Mal hace ese efímero propietario de la casa -que no es del todo suya-, en lanzar a sus “pequeños lobos” para atacar -aunque sea con gruñidos-, a toda esa gente tranquila, a esos buenos vecinos que no quieren sentirse amagados.

Por el bien de todos, más valdría ponerle correa y bozal a esos pobres animalitos a los que el presunto dueño ha soltado deliberadamente para atacar, sin fundamento, a quienes transitan libremente por las calles de la vecindad.
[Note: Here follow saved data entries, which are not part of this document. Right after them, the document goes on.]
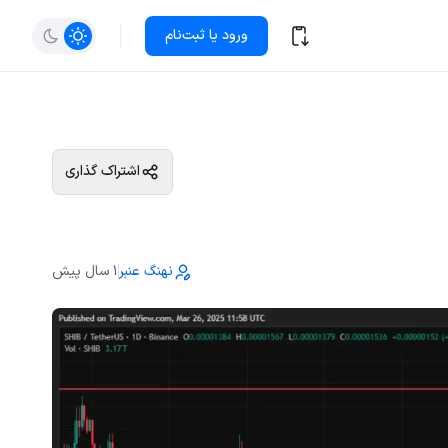
ورود یا ثبت‌نام
اشتراک گذاری
نهنگ عنبر
1 سال پیش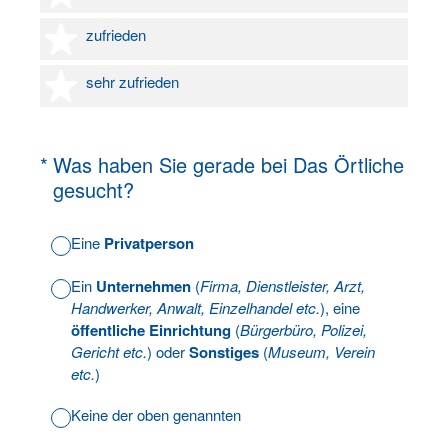
4 Sterne
zufrieden
5 Sterne
sehr zufrieden
(Erforderlich.)
*
Was haben Sie gerade bei Das Örtliche
gesucht?
Eine
Privatperson
Ein
Unternehmen
(
Firma, Dienstleister, Arzt,
Handwerker, Anwalt, Einzelhandel etc.
), eine
öffentliche Einrichtung
(
Bürgerbüro, Polizei,
Gericht etc.
) oder
Sonstiges
(
Museum, Verein
etc.
)
Keine der oben genannten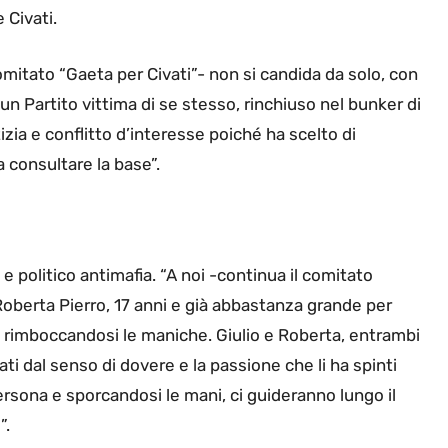
Civati.
mitato “Gaeta per Civati”- non si candida da solo, con
un Partito vittima di se stesso, rinchiuso nel bunker di
zia e conflitto d’interesse poiché ha scelto di
 consultare la base”.
a e politico antimafia. “A noi -continua il comitato
 Roberta Pierro, 17 anni e già abbastanza grande per
o rimboccandosi le maniche. Giulio e Roberta, entrambi
ti dal senso di dovere e la passione che li ha spinti
persona e sporcandosi le mani, ci guideranno lungo il
”.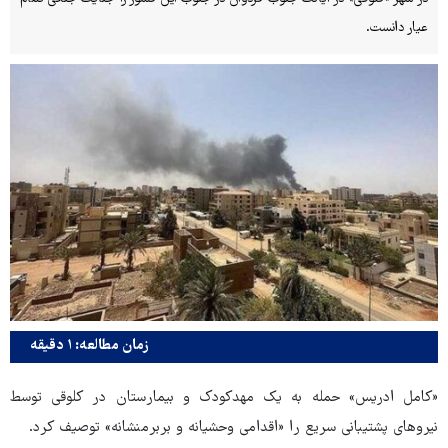
عیار دانست.
زمان مطالعه: ۱ دقیقه
«کامل ادریس» حمله به یک مهدکودک و بیمارستان در کلوقی توسط
نیروهای پشتیبانی سریع را «اقدامی وحشیانه و بربرمنشانه» توصیف کرد.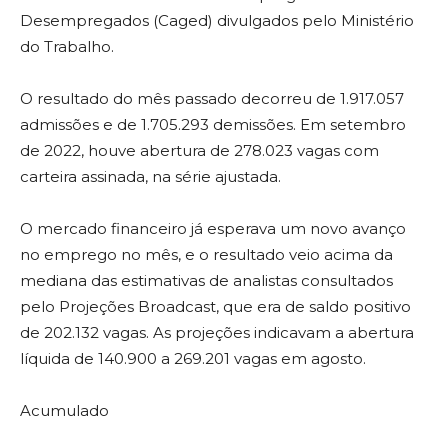
Desempregados (Caged) divulgados pelo Ministério
do Trabalho.
O resultado do mês passado decorreu de 1.917.057
admissões e de 1.705.293 demissões. Em setembro
de 2022, houve abertura de 278.023 vagas com
carteira assinada, na série ajustada.
O mercado financeiro já esperava um novo avanço
no emprego no mês, e o resultado veio acima da
mediana das estimativas de analistas consultados
pelo Projeções Broadcast, que era de saldo positivo
de 202.132 vagas. As projeções indicavam a abertura
líquida de 140.900 a 269.201 vagas em agosto.
Acumulado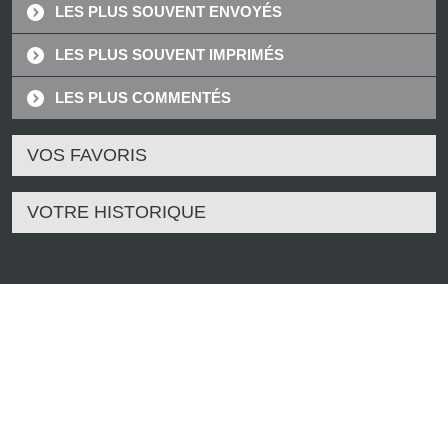
LES PLUS SOUVENT ENVOYÉS
LES PLUS SOUVENT IMPRIMÉS
LES PLUS COMMENTÉS
VOS FAVORIS
VOTRE HISTORIQUE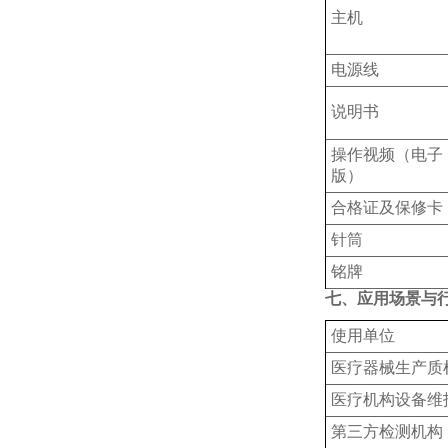
主机
电源线
说明书
操作视频（电子
版）
合格证及保修卡
针筒
铭牌
七、应用场景与
使用单位
‌医疗器械生产质
‌医疗机构设备维
‌第三方检测机构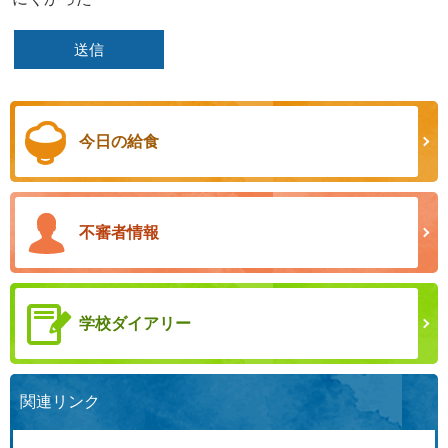
今日の給食
不審者情報
学校ダイアリー
関連リンク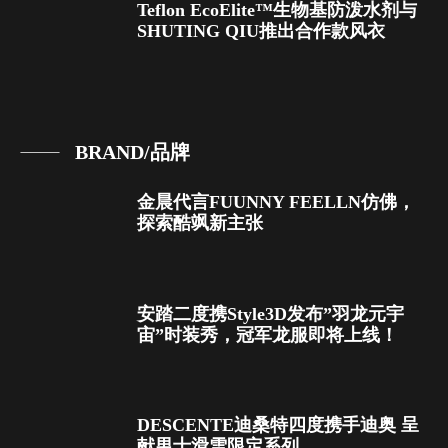
Teflon EcoElite™生物基防泼水剂与
SHUTING QIU推出合作款风衣
BRAND/品牌
金晨代言FUUNNY FEELLN仿佛，
探索酷飒新主张
安踏二度携Style3D发布”羽龙元宇
宙”时装秀，冠军龙服即将上线！
DESCENTE迪桑特四度携手迪奥 呈
献男士滑雪限定系列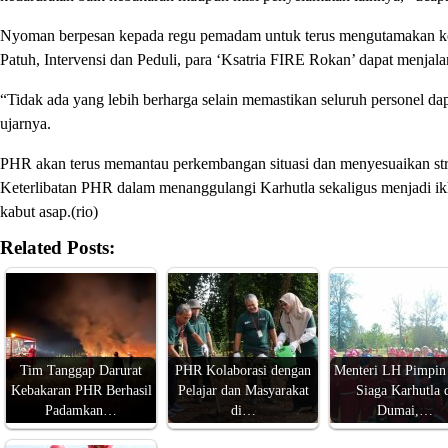
Nyoman berpesan kepada regu pemadam untuk terus mengutamakan ke
Patuh, Intervensi dan Peduli, para ‘Ksatria FIRE Rokan’ dapat menjal
“Tidak ada yang lebih berharga selain memastikan seluruh personel dap
ujarnya.
PHR akan terus memantau perkembangan situasi dan menyesuaikan stra
Keterlibatan PHR dalam menanggulangi Karhutla sekaligus menjadi ikh
kabut asap.(rio)
Related Posts:
Tim Tanggap Darurat
PHR Kolaborasi dengan
Menteri LH Pimpin
Kebakaran PHR Berhasil
Pelajar dan Masyarakat
Siaga Karhutla 
Padamkan…
di…
Dumai,…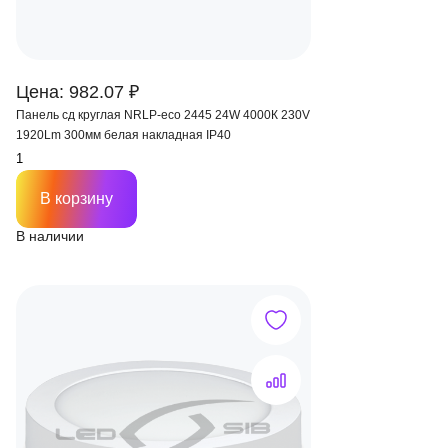
Цена: 982.07 ₽
Панель сд круглая NRLP-eco 2445 24W 4000К 230V
1920Lm 300мм белая накладная IP40
В корзину
В наличии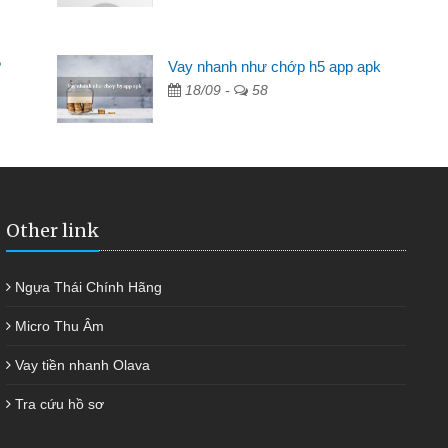
Mất 2 tuần các ngân hàng không ai cho vay. Trong khi
 có 2 triệu để giải quyết việc riêng, trong 1-2 ngày tôi trả
?
Vay nhanh như chớp h5 app apk
ợc thôi. Cảm ơn đã giúp tôi kịp thời và nhanh chóng
18/09 -
58
Other link
Ngựa Thái Chính Hãng
Micro Thu Âm
Vay tiền nhanh Olava
Tra cứu hồ sơ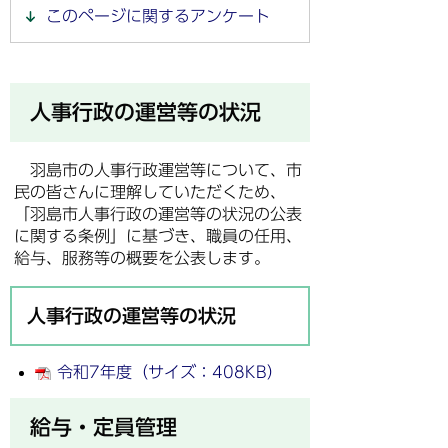
このページに関するアンケート
人事行政の運営等の状況
羽島市の人事行政運営等について、市
民の皆さんに理解していただくため、
「羽島市人事行政の運営等の状況の公表
に関する条例」に基づき、職員の任用、
給与、服務等の概要を公表します。
人事行政の運営等の状況
令和7年度（サイズ：408KB）
給与・定員管理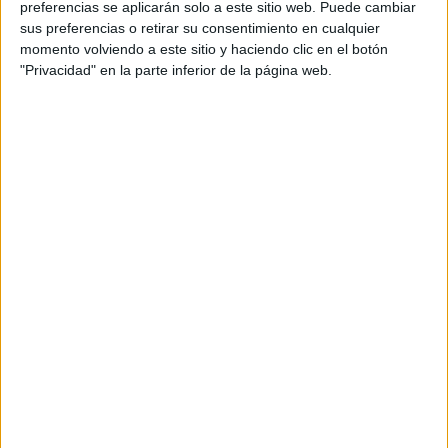
preferencias se aplicarán solo a este sitio web. Puede cambiar
sus preferencias o retirar su consentimiento en cualquier
momento volviendo a este sitio y haciendo clic en el botón
"Privacidad" en la parte inferior de la página web.
Acerca de María Olivares
El autor no ha proporcionado ninguna información.
DEJA UNA RESPUESTA
Tu dirección de correo electrónico no será
publicada.
Los campos obligatorios están marcados
con
*
Comentario
*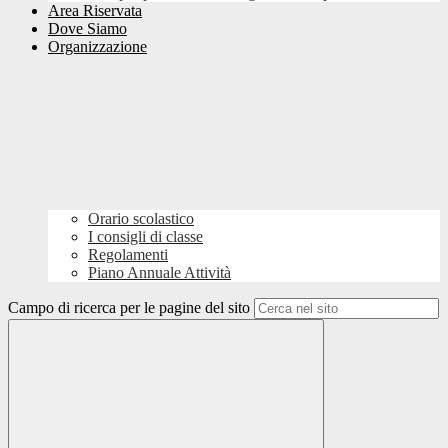
Area Riservata
Dove Siamo
Organizzazione
Orario scolastico
I consigli di classe
Regolamenti
Piano Annuale Attività
Campo di ricerca per le pagine del sito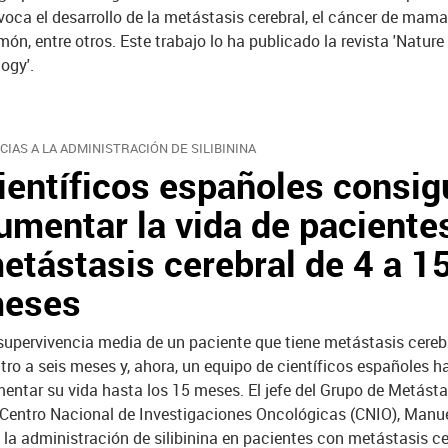
voca el desarrollo de la metástasis cerebral, el cáncer de mama 
món, entre otros. Este trabajo lo ha publicado la revista 'Nature 
logy'.
CIAS A LA ADMINISTRACIÓN DE SILIBININA
ientíficos españoles consi
umentar la vida de paciente
etástasis cerebral de 4 a 1
eses
supervivencia media de un paciente que tiene metástasis cerebr
tro a seis meses y, ahora, un equipo de científicos españoles h
entar su vida hasta los 15 meses. El jefe del Grupo de Metásta
 Centro Nacional de Investigaciones Oncológicas (CNIO), Manue
la administración de silibinina en pacientes con metástasis ce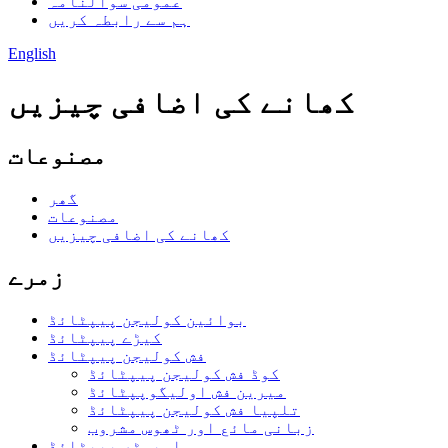
عمومی سوالنامہ
ہم سے رابطہ کریں
English
کھانے کی اضافی چیزیں
مصنوعات
گھر
مصنوعات
کھانے کی اضافی چیزیں
زمرے
بوائین کولیجن پیپٹائڈ
کیڑے پیپٹائڈ
فش کولیجن پیپٹائڈ
کوڈ فش کولیجن پیپٹائڈ
میرین فش اولیگوپپٹائڈ
تلپیا فش کولیجن پیپٹائڈ
زبانی مائع اور ٹھوس مشروب
اویسٹر پیپٹائڈ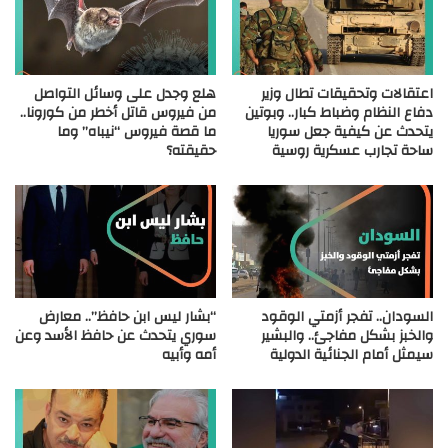
اعتقالات وتحقيقات تطال وزير
هلع وجدل على وسائل التواصل
دفاع النظام وضباط كبار.. وبوتين
من فيروس قاتل أخطر من كورونا..
يتحدث عن كيفية جعل سوريا
ما قصة فيروس “نيباه” وما
ساحة تجارب عسكرية روسية
حقيقته؟
السودان.. تفجر أزمتي الوقود
“بشار ليس ابن حافظ”.. معارض
والخبز بشكل مفاجئ.. والبشير
سوري يتحدث عن حافظ الأسد وعن
سيمثل أمام الجنائية الدولية
أمه وأبيه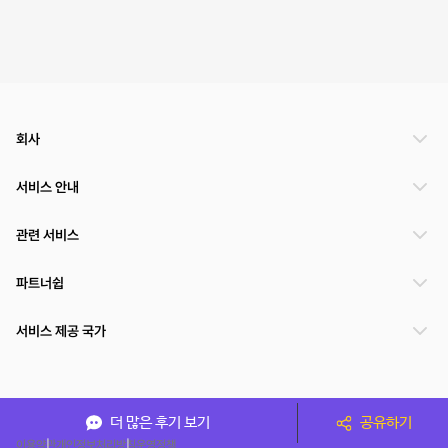
회사
서비스 안내
관련 서비스
파트너쉽
서비스 제공 국가
(주)NSPACE 사업자정보
더 많은 후기 보기
공유하기
이용약관
개인정보처리방침
운영정책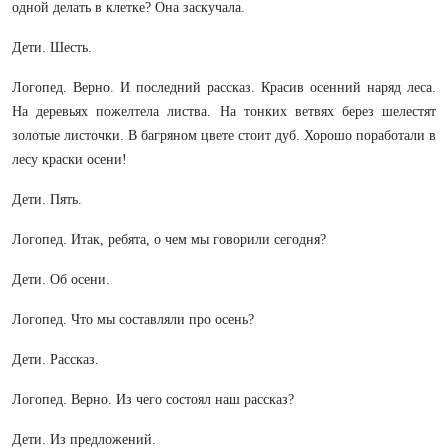
одной делать в клетке? Она заскучала.
Дети. Шесть.
Логопед. Верно. И последний рассказ. Красив осенний наряд леса.
На деревьях пожелтела листва. На тонких ветвях берез шелестят
золотые листочки. В багряном цвете стоит дуб. Хорошо поработали в
лесу краски осени!
Дети. Пять.
Логопед. Итак, ребята, о чем мы говорили сегодня?
Дети. Об осени.
Логопед. Что мы составляли про осень?
Дети. Рассказ.
Логопед. Верно. Из чего состоял наш рассказ?
Дети. Из предложений.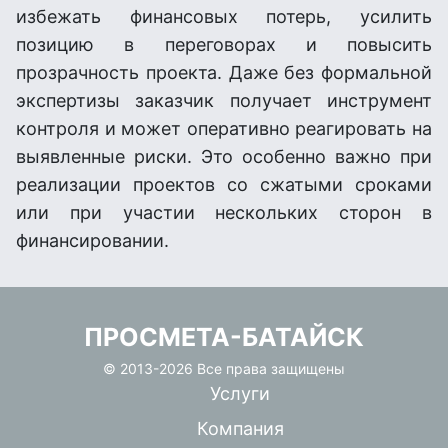
избежать финансовых потерь, усилить
позицию в переговорах и повысить
прозрачность проекта. Даже без формальной
экспертизы заказчик получает инструмент
контроля и может оперативно реагировать на
выявленные риски. Это особенно важно при
реализации проектов со сжатыми сроками
или при участии нескольких сторон в
финансировании.
ПРОСМЕТА-БАТАЙСК
© 2013-
2026 Все права защищены
Услуги
Компания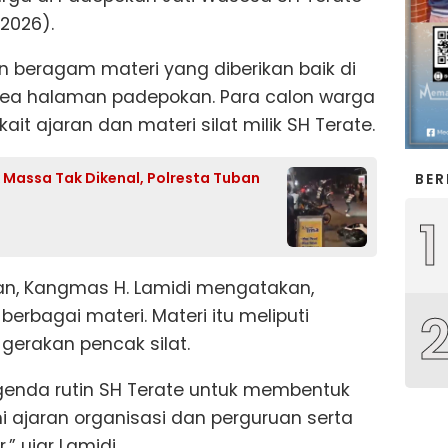
2026).
an beragam materi yang diberikan baik di
ea halaman padepokan. Para calon warga
t ajaran dan materi silat milik SH Terate.
 Massa Tak Dikenal, Polresta Tuban
BER
1
an, Kangmas H. Lamidi mengatakan,
erbagai materi. Materi itu meliputi
gerakan pencak silat.
genda rutin SH Terate untuk membentuk
ajaran organisasi dan perguruan serta
,” ujar Lamidi.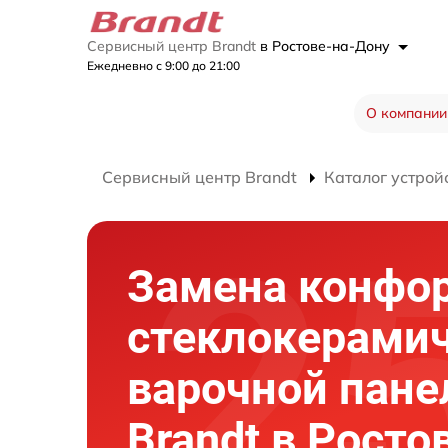
Сервисный центр Brandt
в Ростове-на-Дону
Ежедневно с 9:00 до 21:00
О компании
Сервисный центр Brandt
Каталог устрой
Замена конфо
стеклокерами
варочной пане
Brandt в Росто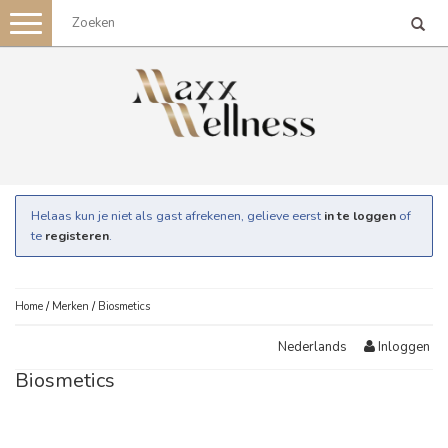
Toggle
navigation
Helaas kun je niet als gast afrekenen, gelieve eerst
in te loggen
of
te
registeren
.
Home
/
Merken
/
Biosmetics
Inloggen
Nederlands
Biosmetics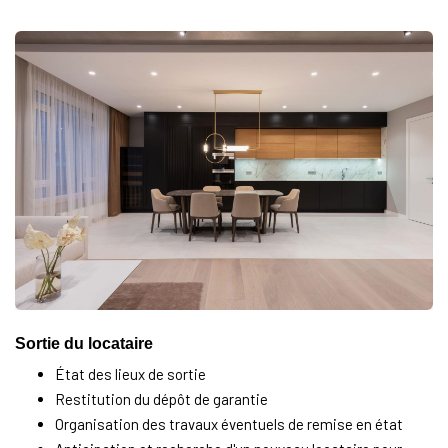
Sortie du locataire
État des lieux de sortie
Restitution du dépôt de garantie
Organisation des travaux éventuels de remise en état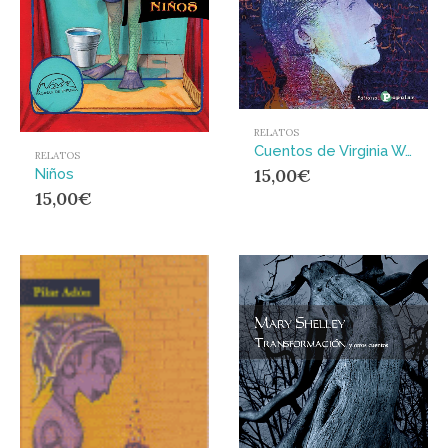
RELATOS
Cuentos de Virginia Woolf
RELATOS
15,00
€
Niños
15,00
€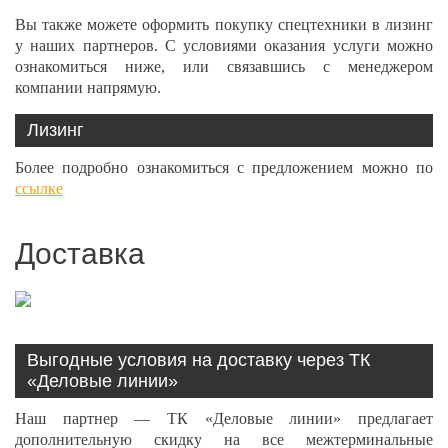
Вы также можете оформить покупку спецтехники в лизинг
у наших партнеров. С условиями оказания услуги можно
ознакомиться ниже, или связавшись с менеджером
компании напрямую.
Лизинг
Более подробно ознакомиться с предложением можно по
ссылке
Доставка
Выгодные условия на доставку через ТК
«Деловые линии»
Наш партнер — ТК «Деловые линии» предлагает
дополнительную скидку на все межтерминальные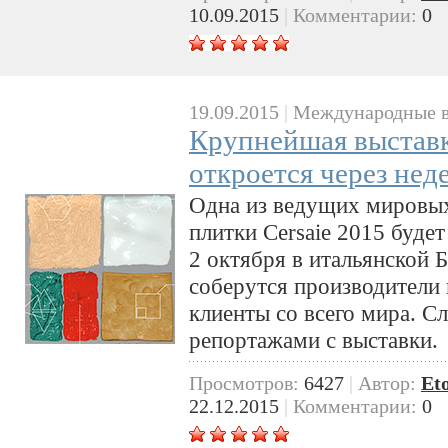
10.09.2015
|
Комментарии:
0
19.09.2015
|
Международные в
Крупнейшая выставк
откроется через нед
Одна из ведущих мировых
плитки Cersaie 2015 будет
2 октября в итальянской 
соберутся производители 
клиенты со всего мира. С
репортажами с выставки.
Просмотров:
6427
|
Автор:
Et
22.12.2015
|
Комментарии:
0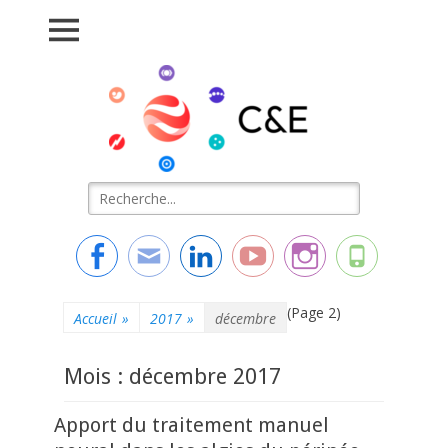
Connaissance &
L'essentiel de la formation
Evolution
Rechercher :
Facebook
Adresse
Linkedin
YouTube
Instagram
Tél
de
contact
(Page 2)
Accueil
»
2017
»
décembre
Mois : décembre 2017
Apport du traitement manuel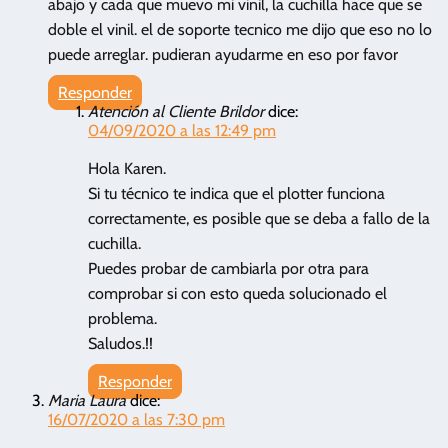
abajo y cada que muevo mi vinil, la cuchilla hace que se
doble el vinil. el de soporte tecnico me dijo que eso no lo
puede arreglar. pudieran ayudarme en eso por favor
Responder
Atención al Cliente Brildor
dice:
04/09/2020 a las 12:49 pm
Hola Karen.
Si tu técnico te indica que el plotter funciona
correctamente, es posible que se deba a fallo de la
cuchilla.
Puedes probar de cambiarla por otra para
comprobar si con esto queda solucionado el
problema.
Saludos.!!
Responder
Maria Laura
dice:
16/07/2020 a las 7:30 pm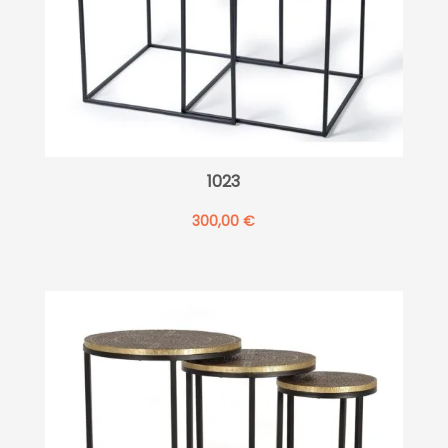
1023
300,00
€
Y menos aún se debe perder de vista que, en ocasiones, los perros de los vecinos podrían ser mucho más bravos y temerarios (unos auténticos pitbull), que los simples chihuahuas del dueño de la casa. ¿Para qué confrontar lobos contra lobos? Los vecinos son pacíficos… hasta que se hartan.
*

Por cierto, cambiando de tema, felicidades a todos los cientos de miles de mexicanos que marcharon en Puebla y en otras ciudades para dejar en claro quién manda en el país: los ciudadanos.

Más allá de partidos, ideologías, banderas, colores, de doctrinas, se impuso el Estado de Derecho, la soberanía de un pueblo, de la sociedad, que amará y protegerá siempre a sus instituciones, por encima de la terquedad, de la necedad de quienes pretenden destruirlas.